A continuance would have allowed the court to confirm—with model jury instructions that came out shortly after Mr. Jackson was sentenced—the arguments Mr. Jackson’s attorneys were making all along: that the jury could not be lawfully instructed that its life vote would be a mere recommendation subject to the court’s approval rather than a binding determination that the court could not modify. The ACLU is assisting in the appeal and entered appearances in September 2023. Our briefing contends that the trial court’s improvised and inaccurate jury instructions violated state law and Supreme Court precedent and that Florida’s new statute allowing non-unanimity in capital sentencing violates the Sixth, Eighth, and Fourteenth Amendments.
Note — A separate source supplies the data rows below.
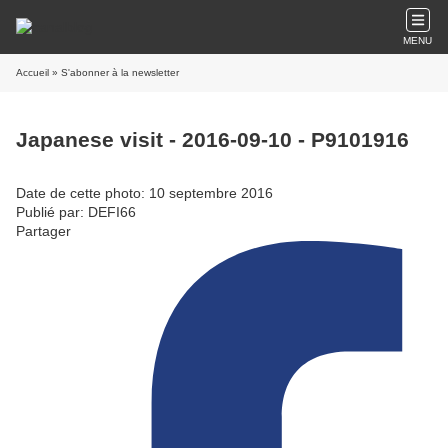
MENU
Accueil
» S'abonner à la newsletter
Japanese visit - 2016-09-10 - P9101916
Date de cette photo: 10 septembre 2016
Publié par: DEFI66
Partager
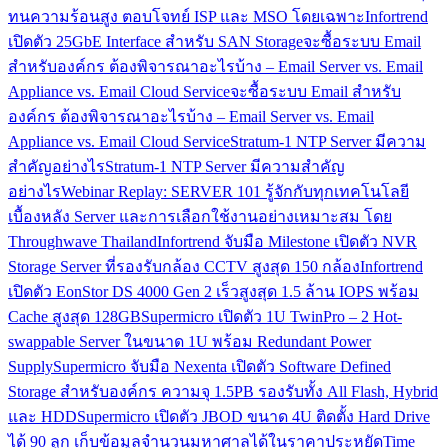
ทนความร้อนสูง ตอบโจทย์ ISP และ MSO โดยเฉพาะ
Infortrend
เปิดตัว 25GbE Interface สำหรับ SAN Storage
จะซื้อระบบ Email
สำหรับองค์กร ต้องพิจารณาอะไรบ้าง – Email Server vs. Email
Appliance vs. Email Cloud Service
จะซื้อระบบ Email สำหรับ
องค์กร ต้องพิจารณาอะไรบ้าง – Email Server vs. Email
Appliance vs. Email Cloud Service
Stratum-1 NTP Server มีความ
สำคัญอย่างไร
Stratum-1 NTP Server มีความสำคัญ
อย่างไร
Webinar Replay: SERVER 101 รู้จักกับทุกเทคโนโลยี
เบื้องหลัง Server และการเลือกใช้งานอย่างเหมาะสม โดย
Throughwave Thailand
Infortrend จับมือ Milestone เปิดตัว NVR
Storage Server ที่รองรับกล้อง CCTV สูงสุด 150 กล้อง
Infortrend
เปิดตัว EonStor DS 4000 Gen 2 เร็วสูงสุด 1.5 ล้าน IOPS พร้อม
Cache สูงสุด 128GB
Supermicro เปิดตัว 1U TwinPro – 2 Hot-
swappable Server ในขนาด 1U พร้อม Redundant Power
Supply
Supermicro จับมือ Nexenta เปิดตัว Software Defined
Storage สำหรับองค์กร ความจุ 1.5PB รองรับทั้ง All Flash, Hybrid
และ HDD
Supermicro เปิดตัว JBOD ขนาด 4U ติดตั้ง Hard Drive
ได้ 90 ลูก เก็บข้อมูลจำนวนมหาศาลได้ในราคาประหยัด
Time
Briefing was complete in September 2024, and oral argument took place December 2024. The court issued its decision in December 2025, and we filed a motion for rehearing in January 2026.

WHAT'S AT STAKE

Florida is one of only a few states that allows a person to be sentenced to death without a unanimous jury, requiring only eight of twelve jurors to recommend a death sentence. Florida is also home to the largest number of inmates on death row and the highest number of death row exonerations. In 2023, a man’s life was held at the will of fluctuating state policies on unanimous juries -- a matter of life or death determined by chance and timing. This lawsuit seeks to challenge the standard of non-unanimity, which not only disproportionately affects people of color, but also violates the constitution.

The Latest: In December 2025, the Florida Supreme Court issued its opinion affirming the death sentence. We await a ruling on our motion for rehearing.